▶ _WHAT YOU ARE ASKED TO DO_: In the material below, find every line containing "wine" and copy that line.
====== LISTED RECORDS ======
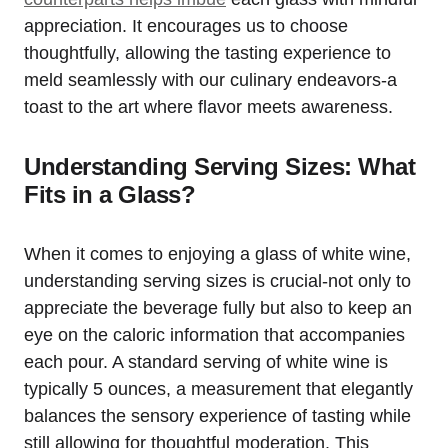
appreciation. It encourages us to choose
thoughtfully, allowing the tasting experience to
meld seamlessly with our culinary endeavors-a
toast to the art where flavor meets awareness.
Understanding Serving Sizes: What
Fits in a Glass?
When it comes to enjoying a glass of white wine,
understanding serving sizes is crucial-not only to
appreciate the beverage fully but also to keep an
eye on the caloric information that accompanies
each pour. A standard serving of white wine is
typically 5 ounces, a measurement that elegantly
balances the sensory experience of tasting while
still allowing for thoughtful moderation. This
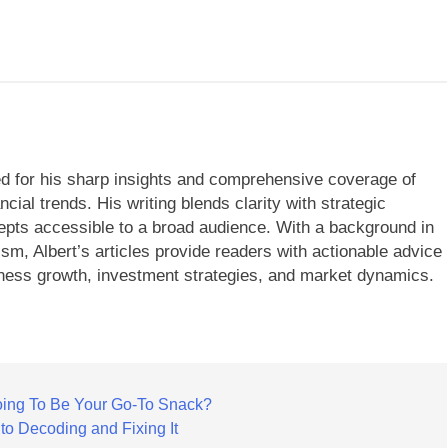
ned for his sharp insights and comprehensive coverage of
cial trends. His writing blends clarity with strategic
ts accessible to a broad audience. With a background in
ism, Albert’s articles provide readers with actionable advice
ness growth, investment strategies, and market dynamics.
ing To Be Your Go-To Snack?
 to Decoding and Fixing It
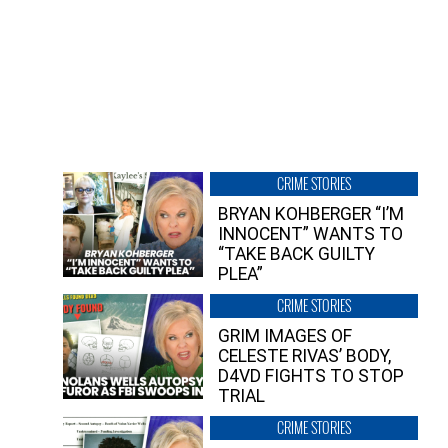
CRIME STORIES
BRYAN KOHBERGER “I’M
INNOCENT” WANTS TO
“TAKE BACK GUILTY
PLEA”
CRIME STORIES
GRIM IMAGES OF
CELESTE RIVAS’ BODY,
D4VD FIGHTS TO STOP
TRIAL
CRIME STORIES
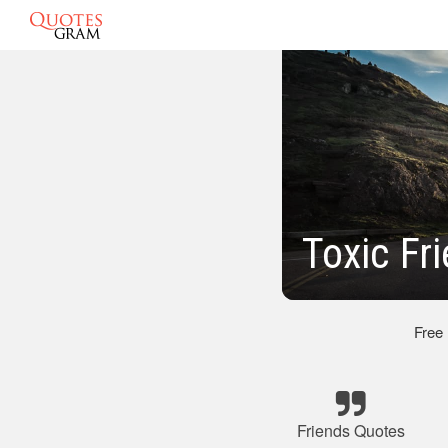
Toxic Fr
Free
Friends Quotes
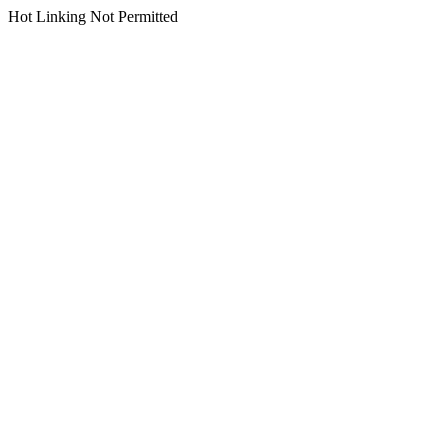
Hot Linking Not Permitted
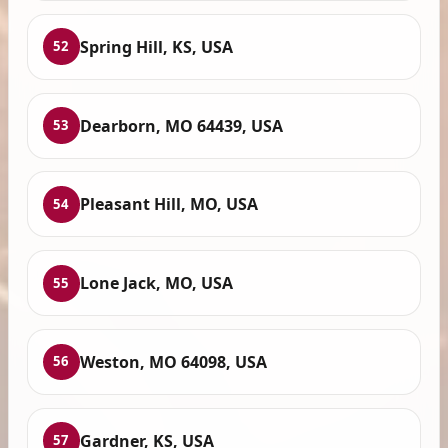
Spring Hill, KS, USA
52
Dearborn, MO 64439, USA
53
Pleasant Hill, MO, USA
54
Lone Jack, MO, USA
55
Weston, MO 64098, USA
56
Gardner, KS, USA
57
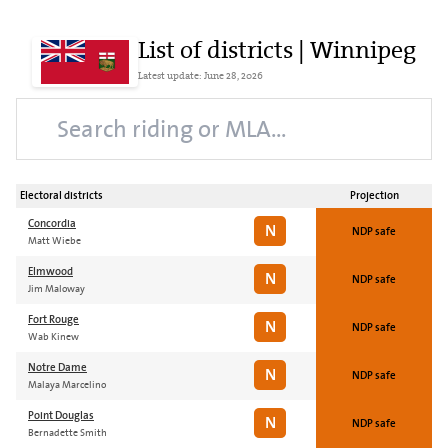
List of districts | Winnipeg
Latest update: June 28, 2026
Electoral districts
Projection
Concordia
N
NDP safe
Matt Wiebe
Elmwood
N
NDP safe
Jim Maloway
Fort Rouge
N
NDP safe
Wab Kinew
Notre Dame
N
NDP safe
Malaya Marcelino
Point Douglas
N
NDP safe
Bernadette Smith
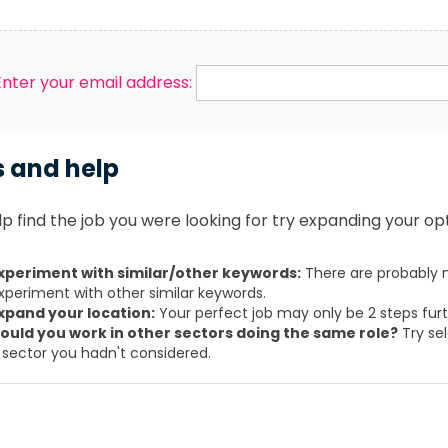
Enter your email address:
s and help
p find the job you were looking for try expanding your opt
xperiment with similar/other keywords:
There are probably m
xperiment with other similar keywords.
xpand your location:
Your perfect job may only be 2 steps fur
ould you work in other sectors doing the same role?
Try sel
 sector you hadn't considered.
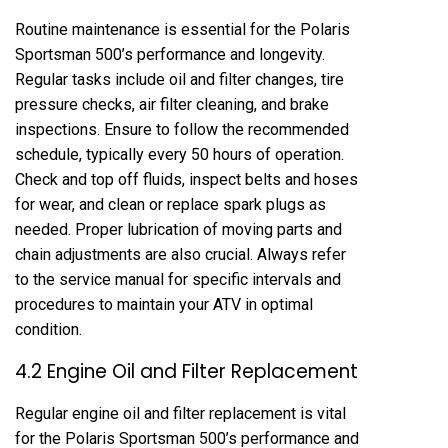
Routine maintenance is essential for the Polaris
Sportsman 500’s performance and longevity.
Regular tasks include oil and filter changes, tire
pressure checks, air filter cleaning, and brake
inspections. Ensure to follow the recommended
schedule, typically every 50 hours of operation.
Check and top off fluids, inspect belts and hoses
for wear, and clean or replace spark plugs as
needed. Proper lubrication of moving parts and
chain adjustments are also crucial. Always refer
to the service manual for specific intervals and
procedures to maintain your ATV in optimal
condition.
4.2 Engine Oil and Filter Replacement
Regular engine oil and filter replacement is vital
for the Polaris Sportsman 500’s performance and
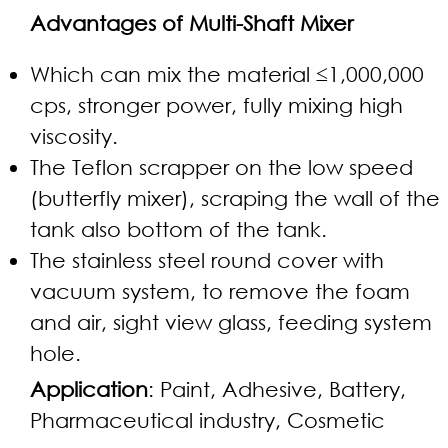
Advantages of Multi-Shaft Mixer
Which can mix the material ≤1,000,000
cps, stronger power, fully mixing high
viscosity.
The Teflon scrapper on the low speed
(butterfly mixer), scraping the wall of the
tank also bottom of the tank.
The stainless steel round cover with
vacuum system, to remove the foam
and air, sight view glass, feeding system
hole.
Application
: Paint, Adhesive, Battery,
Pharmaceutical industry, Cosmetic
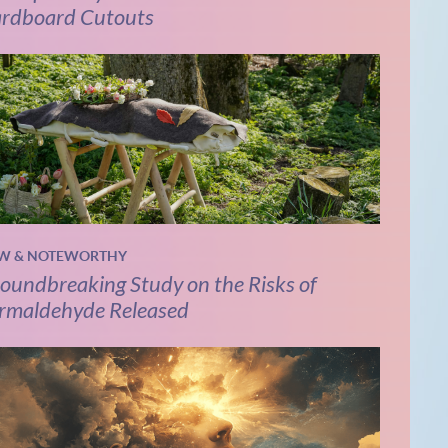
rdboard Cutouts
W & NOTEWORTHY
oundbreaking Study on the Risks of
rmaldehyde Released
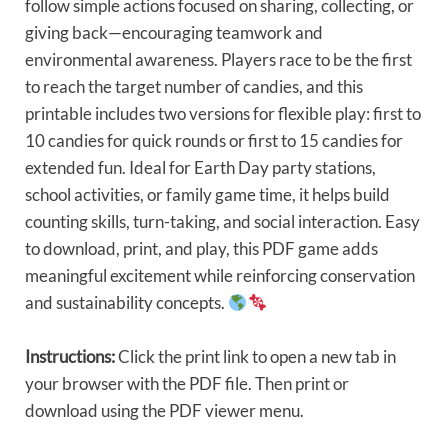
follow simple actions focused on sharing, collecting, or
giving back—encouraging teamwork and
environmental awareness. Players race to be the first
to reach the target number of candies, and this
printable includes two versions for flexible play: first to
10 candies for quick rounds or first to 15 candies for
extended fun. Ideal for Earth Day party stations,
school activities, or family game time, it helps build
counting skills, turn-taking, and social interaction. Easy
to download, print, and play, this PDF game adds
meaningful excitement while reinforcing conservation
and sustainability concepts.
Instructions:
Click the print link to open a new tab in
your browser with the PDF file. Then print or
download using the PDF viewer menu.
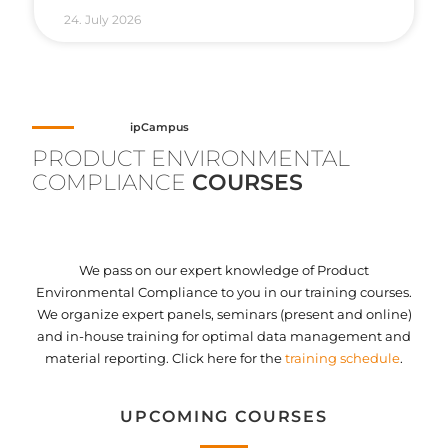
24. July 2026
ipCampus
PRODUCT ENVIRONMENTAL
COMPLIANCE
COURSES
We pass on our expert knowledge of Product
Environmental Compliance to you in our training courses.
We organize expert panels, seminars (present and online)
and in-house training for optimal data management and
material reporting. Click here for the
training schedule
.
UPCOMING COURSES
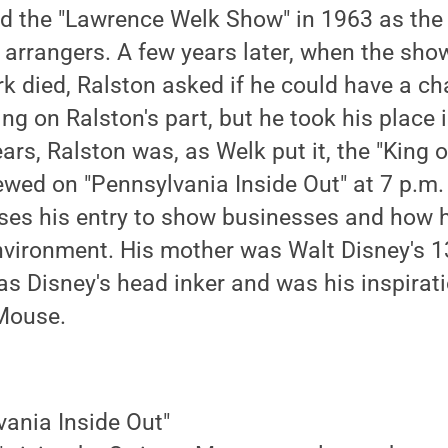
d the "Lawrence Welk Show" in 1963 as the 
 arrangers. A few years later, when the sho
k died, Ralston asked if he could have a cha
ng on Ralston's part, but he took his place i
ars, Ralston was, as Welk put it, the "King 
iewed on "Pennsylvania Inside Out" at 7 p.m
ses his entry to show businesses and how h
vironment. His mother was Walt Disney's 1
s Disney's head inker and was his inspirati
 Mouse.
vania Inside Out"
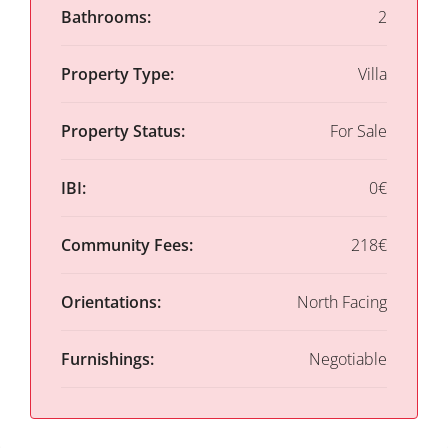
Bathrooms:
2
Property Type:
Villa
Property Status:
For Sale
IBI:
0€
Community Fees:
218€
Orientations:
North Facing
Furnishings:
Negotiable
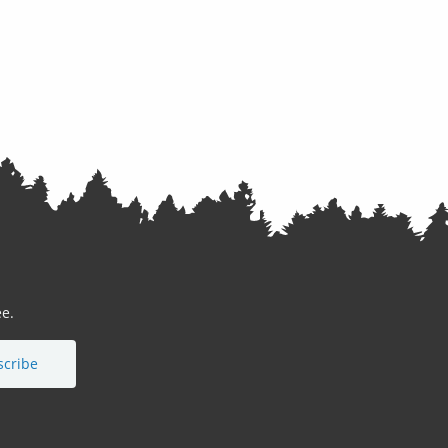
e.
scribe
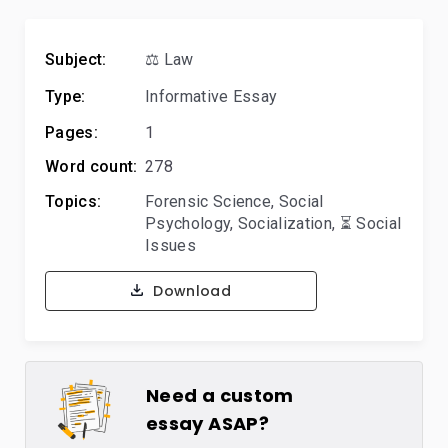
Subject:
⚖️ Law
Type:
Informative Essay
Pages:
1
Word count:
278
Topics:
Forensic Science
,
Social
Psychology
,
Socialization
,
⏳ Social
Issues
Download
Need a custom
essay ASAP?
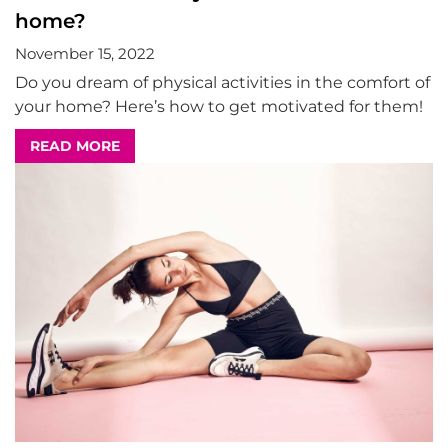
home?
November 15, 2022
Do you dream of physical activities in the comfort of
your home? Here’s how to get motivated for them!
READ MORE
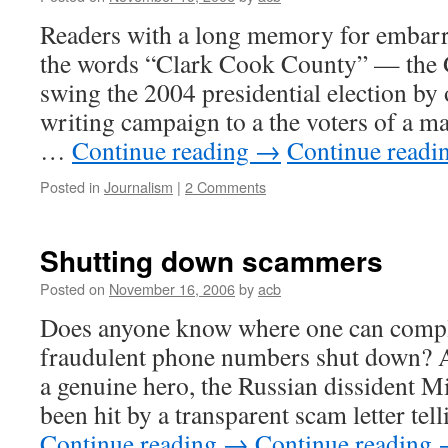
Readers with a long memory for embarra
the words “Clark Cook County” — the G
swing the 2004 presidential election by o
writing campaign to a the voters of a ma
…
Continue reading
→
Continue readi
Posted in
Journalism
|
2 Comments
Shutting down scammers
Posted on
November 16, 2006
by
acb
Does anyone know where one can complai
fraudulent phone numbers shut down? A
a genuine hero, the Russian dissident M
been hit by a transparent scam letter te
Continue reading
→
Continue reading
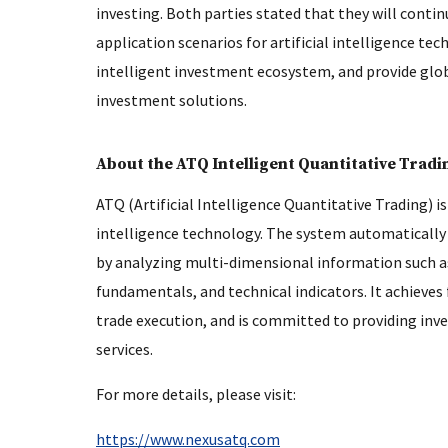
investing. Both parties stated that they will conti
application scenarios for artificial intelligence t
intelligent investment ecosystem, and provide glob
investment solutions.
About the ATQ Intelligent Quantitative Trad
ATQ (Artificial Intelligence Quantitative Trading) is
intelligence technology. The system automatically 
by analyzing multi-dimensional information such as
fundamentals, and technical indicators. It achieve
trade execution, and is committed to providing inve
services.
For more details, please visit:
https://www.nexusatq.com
======
▶ _FINISHED TASK_:
When it comes to enjoying a glass of white wine,
each pour. A standard serving of white wine is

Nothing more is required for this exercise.